With NVMe-over-TCP, zone-independent volumes, and built-in replication, Simplyblock simplifies ParadeDB deployments at any scale. From hybrid search to GenAI, it ensures your database stays fast, durable, and easy to manage—without adding operational overhead.

Questions and Answers

How can I persist ParadeDB storage across Kubernetes pods with Simplyblock?

You can deploy ParadeDB as a stateful workload on Kubernetes using simplyblock’s CSI driver. This ensures persistent NVMe-backed storage volumes that retain data across pod restarts or rescheduling. It’s ideal for hybrid search where vector indexes and structured data need consistent and durable storage.

Does Simplyblock support encryption for ParadeDB data at rest?

Yes, Simplyblock offers native data-at-rest encryption using its CSI volumes. You can configure a unique key per ParadeDB volume, ensuring tenant-level isolation and security compliance.

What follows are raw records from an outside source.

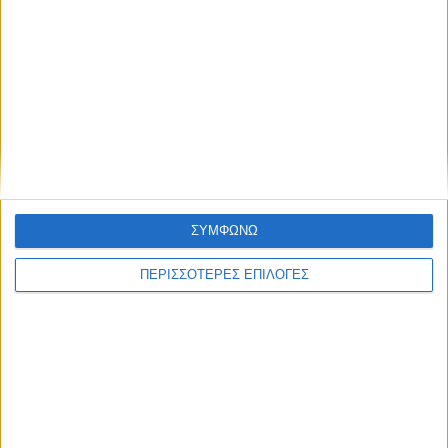
ΝΕΟΣ ΑΓΩΝ
https://neosagon.gr
ΣΥΜΦΩΝΩ
Η Αρχαιότερη Καθημερινή Πρωινή Εφημερίδα της Καρδίτσας
ΠΕΡΙΣΣΟΤΕΡΕΣ ΕΠΙΛΟΓΕΣ
ΘΕΣΣΑΛΙΑ FM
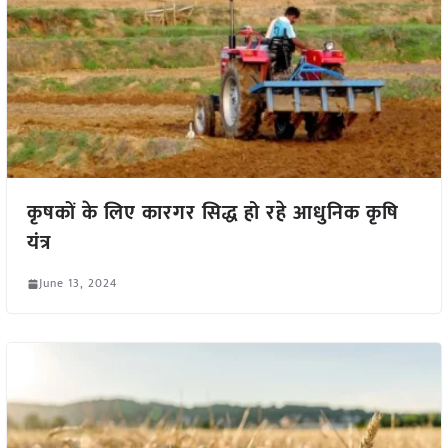
कृषकों के लिए कारगर सिद्ध हो रहे आधुनिक कृषि
यंत्र
June 13, 2024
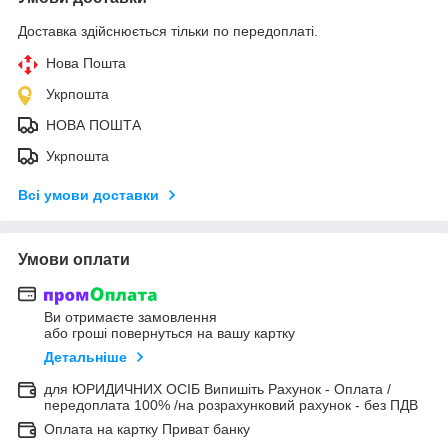
Доставка здійснюється тільки по передоплаті.
Нова Пошта
Укрпошта
НОВА ПОШТА
Укрпошта
Всі умови доставки
Умови оплати
Ви отримаєте замовлення
або гроші повернуться на вашу картку
Детальніше
для ЮРИДИЧНИХ ОСІБ Випишіть Рахунок - Оплата /
передоплата 100% /на розрахунковий рахунок - без ПДВ
Оплата на картку Приват банку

This is especially relevant for privacy-sensitive AI or recommendation workloads storing user embeddings.

How do snapshots work for ParadeDB when using Simplyblock?

With simplyblock, you can take instant snapshots of ParadeDB volumes without downtime. These copy-on-write snapshots enable fast backups, disaster recovery, and even test environment cloning — useful when fine-tuning vector indexes or experimenting with different ANN search parameters in ParadeDB.

What kind of performance improvements can ParadeDB get with Simplyblock?

Simplyblock leverages NVMe over TCP to boost ParadeDB performance with lower latency, higher IOPS, and better throughput compared to traditional block storage. This is critical for workloads mixing structured queries with vector similarity search, which are I/O-intensive and sensitive to disk latency.

Can I scale ParadeDB with Simplyblock for large vector search workloads?

Yes. Simplyblock’s software-defined storage lets you scale ParadeDB across nodes while maintaining fast access to shared NVMe-backed volumes. This enables ParadeDB to serve large-scale hybrid search use cases like semantic search engines or AI-powered document retrieval with consistent performance.